Apart from these works, which have been studied over the years by the most distinguished specialists, there is a series of less well-known works, whose attribution is still contested. The in-depth visit offers participants the opportunity to analyse seven of these thoroughly and take part in discussions on whether their attributions might be updated. The selected works are: The Worshipper and the Daydreamer at Mass (attributed by Friedländer to a Flemish master of ca. 1500), Villagers at the Market (Pieter Aertsen), The Death of Seneca (attributed to Rubens), The Denial of Saint Peter (attributed to Leonaert Bramer) and The Denial of Saint Peter (student of Gerrit van Honthorst).
The Museo Nacional del Prado holds an interesting group of Flemish and Dutch drawings that it acquired around the end of the 19th century and beginning of the 20th, from various private collections.
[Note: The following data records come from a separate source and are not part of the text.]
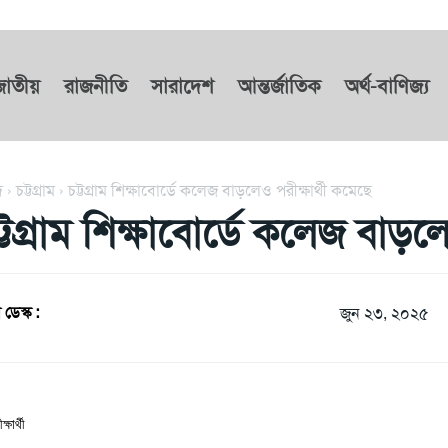
জাতীয়
রাজনীতি
সারাদেশ
আন্তর্জাতিক
অর্থ-বাণিজ্য
দ
চট্টগ্রাম
চট্টগ্রাম শিক্ষাবোর্ডে কলেজ বাড়লেও পরীক্ষার্থী কমেছে
্টগ্রাম শিক্ষাবোর্ডে কলেজ বাড়ল
 ডেস্ক :
জুন ২৩, ২০২৫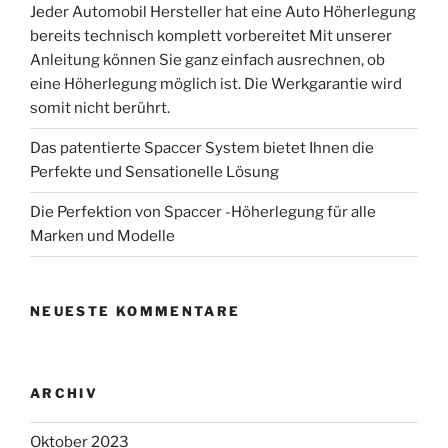
Jeder Automobil Hersteller hat eine Auto Höherlegung
bereits technisch komplett vorbereitet Mit unserer
Anleitung können Sie ganz einfach ausrechnen, ob
eine Höherlegung möglich ist. Die Werkgarantie wird
somit nicht berührt.
Das patentierte Spaccer System bietet Ihnen die
Perfekte und Sensationelle Lösung
Die Perfektion von Spaccer -Höherlegung für alle
Marken und Modelle
NEUESTE KOMMENTARE
ARCHIV
Oktober 2023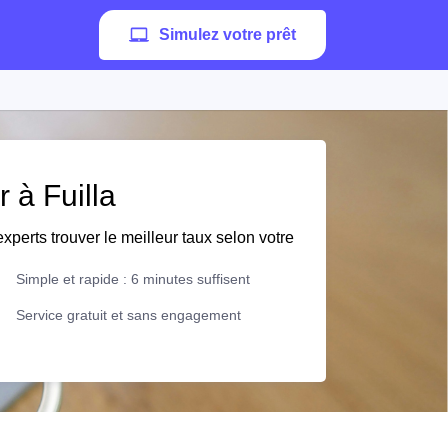
Simulez votre prêt
r à Fuilla
xperts trouver le meilleur taux selon votre
Simple et rapide : 6 minutes suffisent
Service gratuit et sans engagement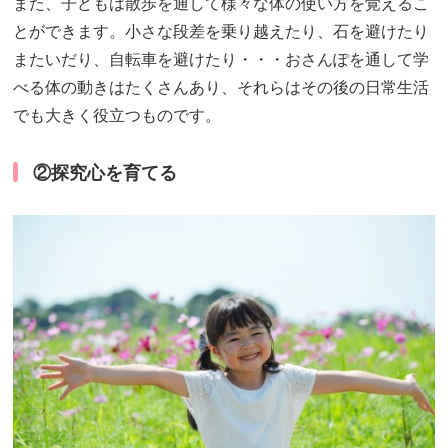
また、子どもは散歩を通して様々な体の使い方を覚えるこ
とができます。小さな段差を乗り越えたり、石を避けたり
またいだり、自転車を避けたり・・・おさんぽを通して学
べる体の動きはたくさんあり、それらはその後の日常生活
でも大きく役立つものです。
②探究心を育てる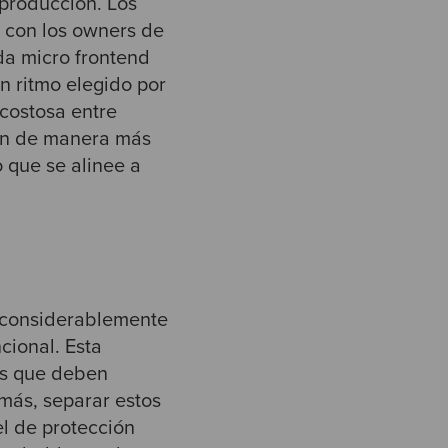
 producción. Los
 con los owners de
da micro frontend
n ritmo elegido por
 costosa entre
ón de manera más
o que se alinee a
, considerablemente
cional. Esta
es que deben
emás, separar estos
l de protección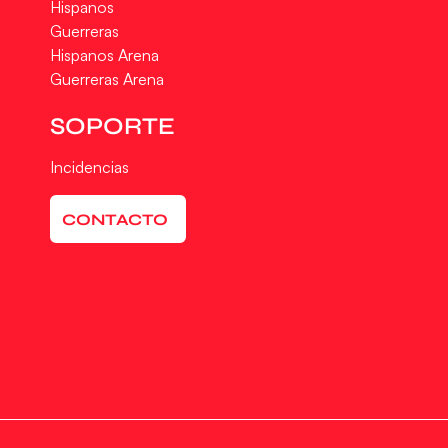
Hispanos
Guerreras
Hispanos Arena
Guerreras Arena
SOPORTE
Incidencias
CONTACTO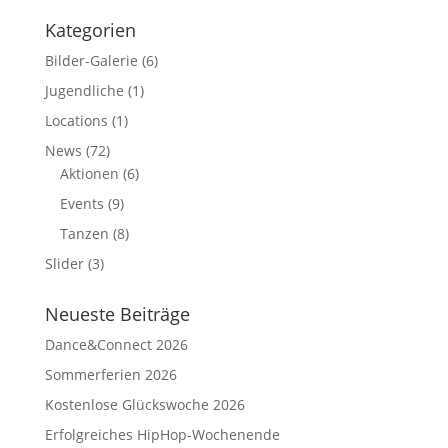
Kategorien
Bilder-Galerie
(6)
Jugendliche
(1)
Locations
(1)
News
(72)
Aktionen
(6)
Events
(9)
Tanzen
(8)
Slider
(3)
Neueste Beiträge
Dance&Connect 2026
Sommerferien 2026
Kostenlose Glückswoche 2026
Erfolgreiches HipHop-Wochenende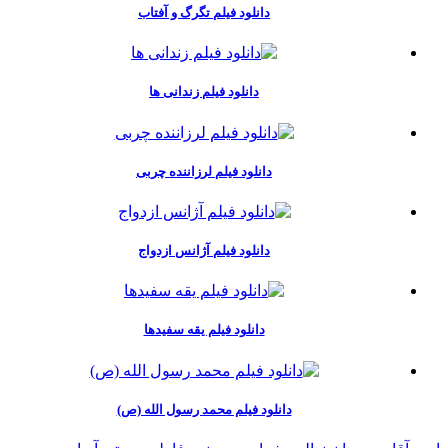
دانلود فیلم تگرگ و آفتاب
دانلود فیلم زندانی ها
دانلود فیلم لرزاننده چربی
دانلود فیلم آژانس ازدواج
دانلود فیلم یقه سفیدها
دانلود فیلم محمد رسول الله (ص)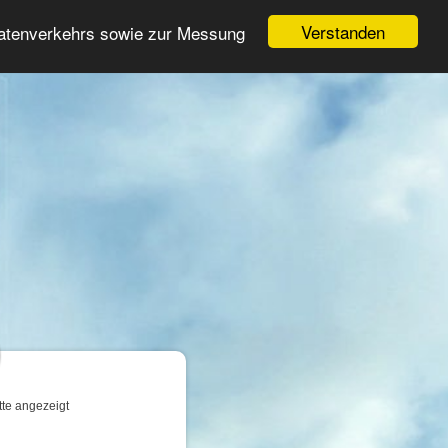
Login
Registrieren
Verstanden
Datenverkehrs sowie zur Messung
Suche
n
tte angezeigt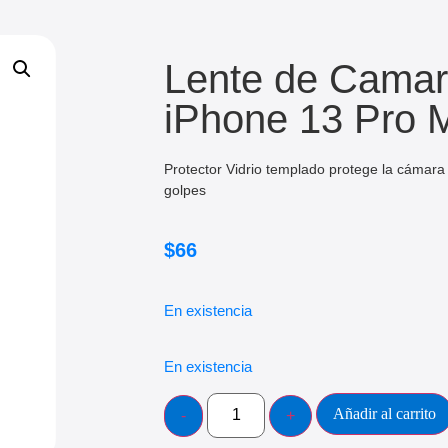
Lente de Cama
iPhone 13 Pro 
Protector Vidrio templado protege la cámara
golpes
$
66
En existencia
En existencia
Añadir al carrito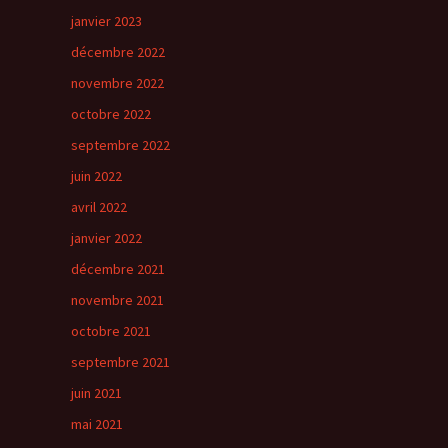
janvier 2023
décembre 2022
novembre 2022
octobre 2022
septembre 2022
juin 2022
avril 2022
janvier 2022
décembre 2021
novembre 2021
octobre 2021
septembre 2021
juin 2021
mai 2021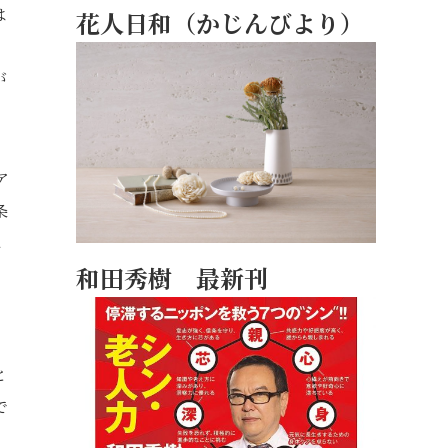
は
花人日和（かじんびより）
シ
が
ア
条
に
和田秀樹 最新刊
、
と
で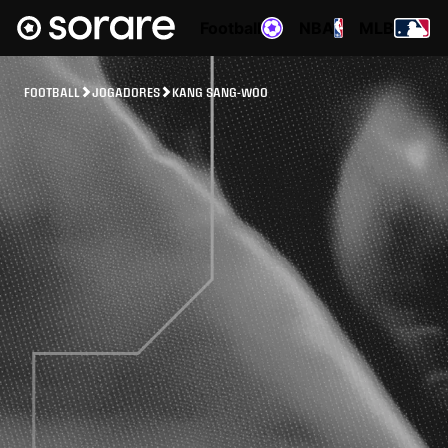
Football
NBA
MLB
FOOTBALL
JOGADORES
KANG SANG-WOO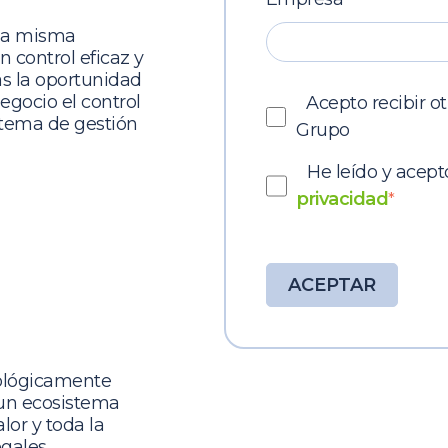
una misma
 control eficaz y
as la oportunidad
egocio el control
Acepto recibir o
stema de gestión
Grupo
He leído y acept
privacidad
*
nológicamente
 un ecosistema
lor y toda la
gales,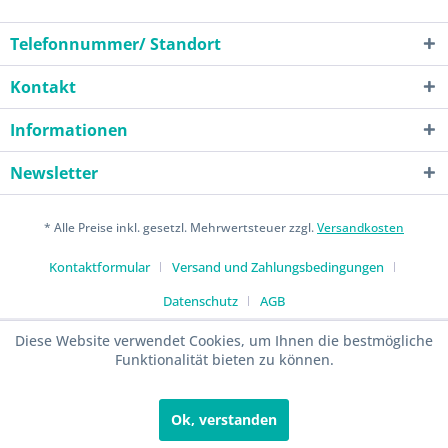
Telefonnummer/ Standort
Kontakt
Informationen
Newsletter
* Alle Preise inkl. gesetzl. Mehrwertsteuer zzgl.
Versandkosten
Kontaktformular
Versand und Zahlungsbedingungen
Datenschutz
AGB
Diese Website verwendet Cookies, um Ihnen die bestmögliche
Funktionalität bieten zu können.
Ok, verstanden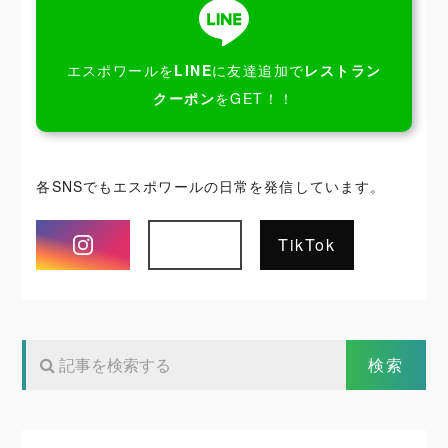
エスポワールを
LINE
に友達追加で
レストラン
クーポン
をGET！！
各SNSでもエスポワールの日常を発信しています。
Instagram
TikTok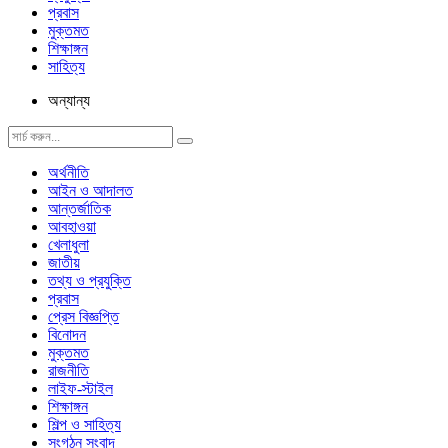
প্রবাস
মুক্তমত
শিক্ষাঙ্গন
সাহিত্য
অন্যান্য
অর্থনীতি
আইন ও আদালত
আন্তর্জাতিক
আবহাওয়া
খেলাধুলা
জাতীয়
তথ্য ও প্রযুক্তি
প্রবাস
প্রেস বিজ্ঞপ্তি
বিনোদন
মুক্তমত
রাজনীতি
লাইফ-স্টাইল
শিক্ষাঙ্গন
শিল্প ও সাহিত্য
সংগঠন সংবাদ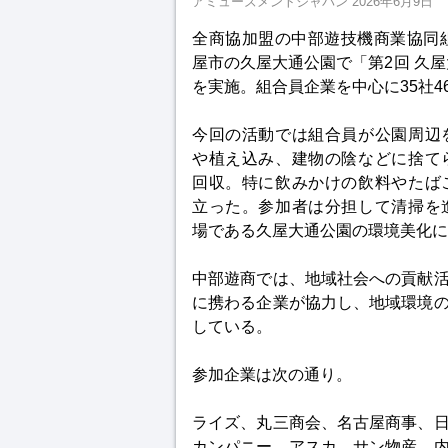
アミューズメントジャパン
2026年6月9日
全商協加盟の中部遊技機商業協同組
屋市の久屋大通公園で「第2回 久
を実施。組合員企業を中心に35社4
今回の活動では組合員が公園周辺
や植え込み、建物の陰などに捨て
回収。特に飲みかけの飲料やたば
立った。参加者は分担して清掃を
場である久屋大通公園の環境美化に
中部遊商では、地域社会への貢献
に携わる企業が協力し、地域環境
している。
参加企業は次の通り。
ライズ、丸三商会、名古屋商事、
カンパニー、アスカ、サン物産、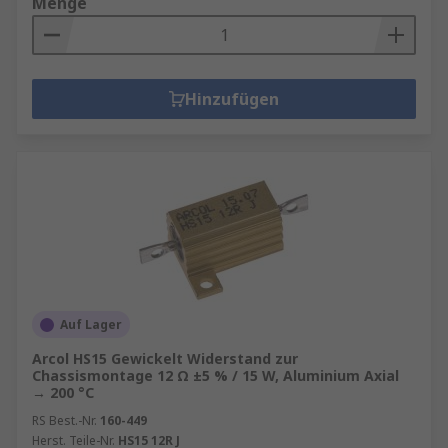
Menge
Hinzufügen
Auf Lager
Arcol HS15 Gewickelt Widerstand zur
Chassismontage 12 Ω ±5 % / 15 W, Aluminium Axial
→ 200 °C
RS Best.-Nr.
160-449
Herst. Teile-Nr.
HS15 12R J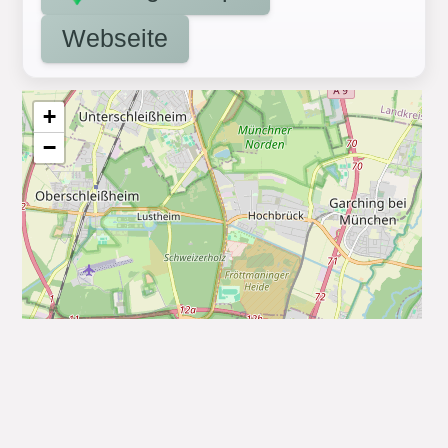
Webseite
+
−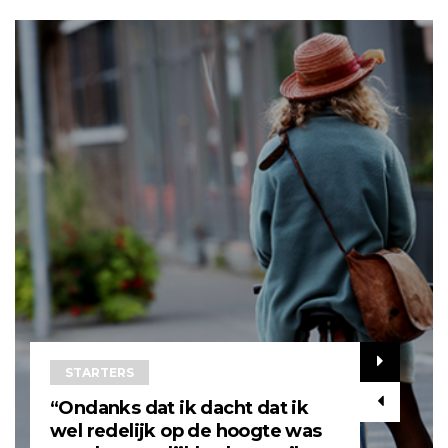
STARTERS
“Ondanks dat ik dacht dat ik
wel redelijk op de hoogte was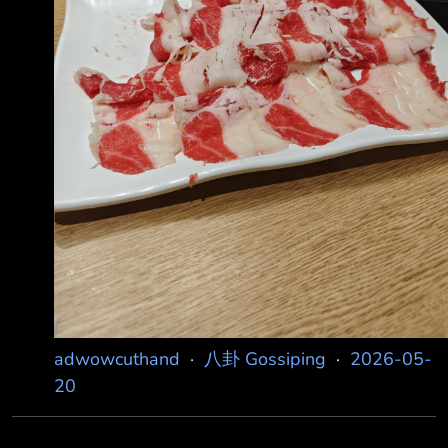
adwowcuthand
·
八卦 Gossiping
·
2026-05-
20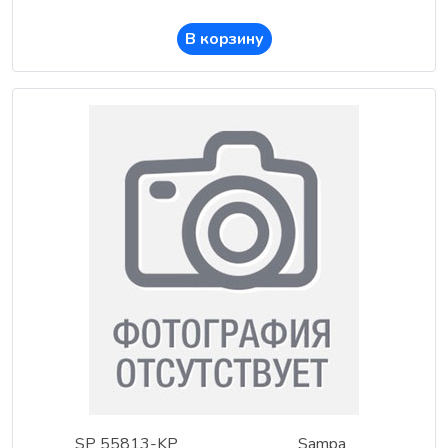
В корзину
SP 55813-KP
Sampa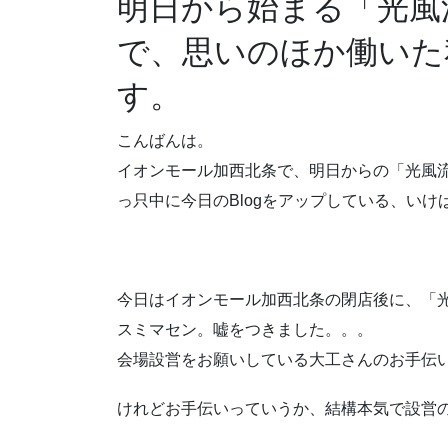
明日から始まる「光風
で、思いのほか働いた
す。
こんばんは。
イオンモール加西北条で、明日からの「光風
っ只中に今日のBlogをアップしている、い
今日はイオンモール加西北条の閉店後に、「
スミマセン。嘘をつきました。。。
会場設営をお願いしている大工さんのお手伝
けれどお手伝いっていうか、結構本気で設営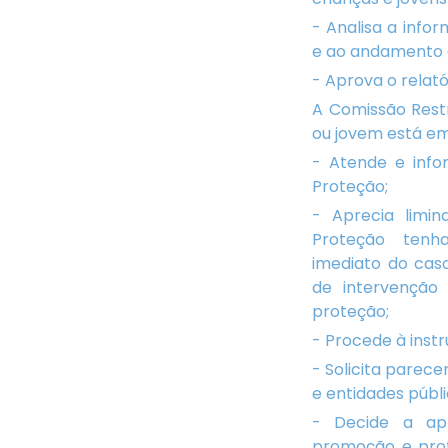
- Analisa a info
e ao andamento d
- Aprova o relató
A Comissão Rest
ou jovem está em
- Atende e info
Proteção;
- Aprecia limi
Proteção tenh
imediato do cas
de intervençã
proteção;
- Procede à inst
- Solicita parec
e entidades públi
- Decide a ap
promoção e pro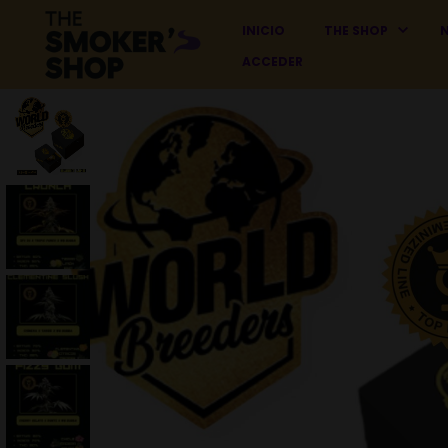
INICIO
THE SHOP
ACCEDER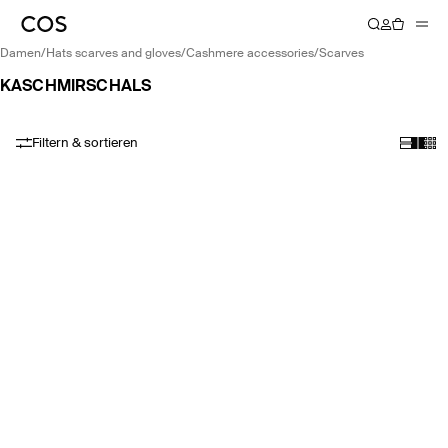
damen
/
hats scarves and gloves
/
cashmere accessories
/
scarves
KASCHMIRSCHALS
Filtern & sortieren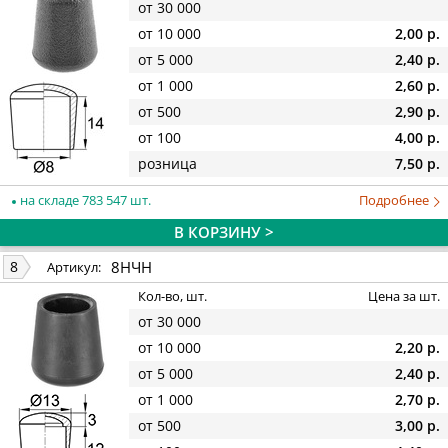
от 30 000
от 10 000
2,00 р.
от 5 000
2,40 р.
от 1 000
2,60 р.
от 500
2,90 р.
от 100
4,00 р.
розница
7,50 р.
на складе 783 547 шт.
Подробнее
В КОРЗИНУ >
8НЧН
8
Артикул:
Кол-во, шт.
Цена за шт.
от 30 000
от 10 000
2,20 р.
от 5 000
2,40 р.
от 1 000
2,70 р.
от 500
3,00 р.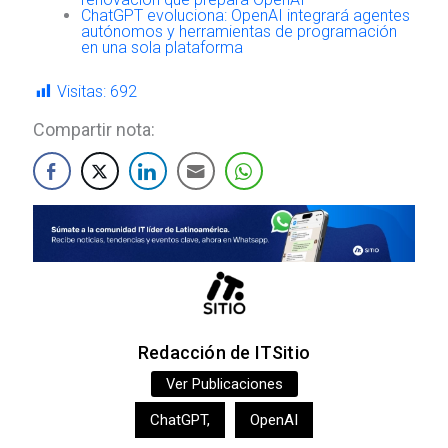
ChatGPT evoluciona: OpenAI integrará agentes
autónomos y herramientas de programación
en una sola plataforma
Visitas:
692
Compartir nota:
Redacción de ITSitio
Ver Publicaciones
ChatGPT
,
OpenAI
This collection is practically unknown to both the general public and specialists. Many of them are attributed to the most important Flemish and Dutch masters of the 17th century, but their attributions are not conclusive. The in-depth visit offers participants the opportunity to analyze a selection of these drawings thoroughly and take part in discussions on whether their attributions might be updated.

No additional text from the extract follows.